Friska had put on such a stellar performance of spunk at the original appointment for her dispatch that, with the mobile vet's blessing, she cheated death that day. After good days and bad, her second d-day was scheduled for last Friday, but this time her vet couldn't feel her tumors at all and she had been 95% her old self for the days leading up to it, so in the absence of the hard data I needed to make the final decision, I took her home thinking I'd revisit my decision in a couple of weeks if she didn't tell me otherwise sooner.

She did. That night she took a turn for the worse brought on by the corned beef I had given her earlier thinking it would be her last supper. She appeared to be on her last legs by the next morning -- although she was still breathing, she didn't open her eyes and her usually twitchy tail didn't move an inch when I talked to her, and that had never happened before. (Friska had the most aggressively opinionated tail I'd ever seen attached to an animal.) I called the vet and took the soonest appointment they had, which was two days away.


Let me now attest to the restorative powers of chicken tenders and whitefish to a diminished cat. After I hung up the phone, I started rummaging through the refrigerator to try to come up with something palatable to fortify her for the next two days. At the first open container she was up and begging again. And she scarfed up various white meats for the next 10 minutes.

I was so impressed by her latest comeback that I left to pick up some more meat for her and get myself a turkey sandwich along the way. When I got home, the old normal happened for the first time in weeks: My little white ghost had left her haunt in her old habit of escaping to the driveway as soon as the garage door opened. For that, she deserved to share a bit of my sandwich.

Aptly rewarded, she took advantage of the one nice, semi-warm day of the week to renew her acquaintance with her backyard domain, somehow avoiding the hole that was already dug for her inevitable fate.

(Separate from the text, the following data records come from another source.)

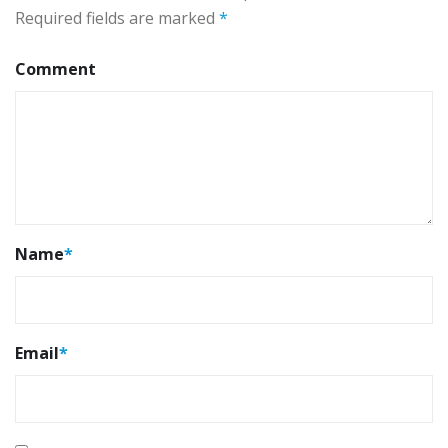
Required fields are marked
*
Comment
Name
*
Email
*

Make no mistake, Friska was one sick kitty toward the end despite her Saturday afternoon revival. But even when she could barely keep her food down, she never lost interest in whatever I was eating, and right up to her last moments was susceptible to bribing with a nice, meaty nosh.

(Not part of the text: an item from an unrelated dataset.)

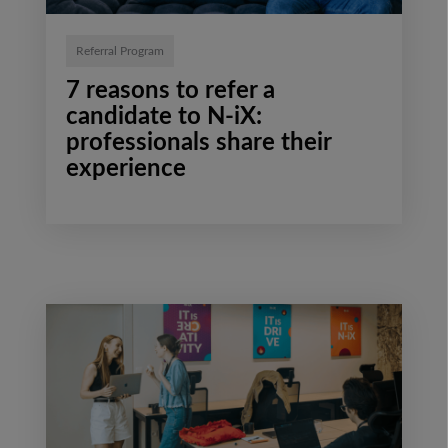
Referral Program
7 reasons to refer a
candidate to N-iX:
professionals share their
experience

So I'm not sure I can cook dinner tonight knowing there won't be a soft, furry rub against my ankles to remind me that her supper must come first. It's been strange enough working in the living room all afternoon with rain and wind taunting the window where she used to sleep and making noises that I have to force myself to accept aren't the sounds of a restless feline across the room.

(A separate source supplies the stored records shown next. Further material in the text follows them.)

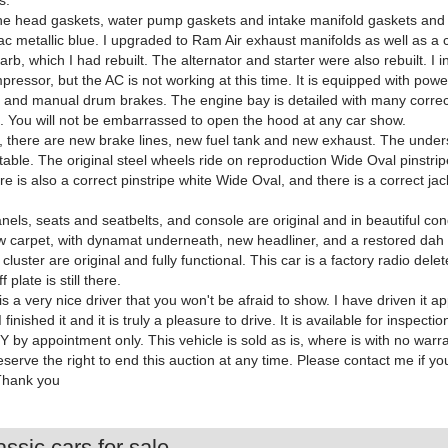
s.
the head gaskets, water pump gaskets and intake manifold gaskets and 
c metallic blue. I upgraded to Ram Air exhaust manifolds as well as a c
rb, which I had rebuilt. The alternator and starter were also rebuilt. I i
essor, but the AC is not working at this time. It is equipped with powe
and manual drum brakes. The engine bay is detailed with many correc
s. You will not be embarrassed to open the hood at any car show.
 there are new brake lines, new fuel tank and new exhaust. The unders
able. The original steel wheels ride on reproduction Wide Oval pinstrip
re is also a correct pinstripe white Wide Oval, and there is a correct jac
els, seats and seatbelts, and console are original and in beautiful cond
ew carpet, with dynamat underneath, new headliner, and a restored dah
luster are original and fully functional. This car is a factory radio dele
f plate is still there.
 is a very nice driver that you won't be afraid to show. I have driven it 
 finished it and it is truly a pleasure to drive. It is available for inspectio
NY by appointment only. This vehicle is sold as is, where is with no warr
reserve the right to end this auction at any time. Please contact me if y
Thank you
ssic cars for sale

She was just a cat, but she was also my housemate, responsibility, companion, albatross and footwarmer. She was just a cat, but she was also my little girl who brought out the nursemaid in me when feline independence no longer carried her. Besides, anyone who lives with a pet knows that there's no such thing as "just a cat," "just a dog" -- heck, "just a ferret" -- anyway.

All cats love to find a dark, quiet place to wedge themselves into now and then. I'm grateful that Friska found her way into the dark, quiet place that my heart can be, and reminded me to open it up now and then, too.

Thank you for letting me love you, sweet girl, and for granting me the great favor of loving me back sometimes. See you in the next go-round ... as always, you'll be the one with the moxie.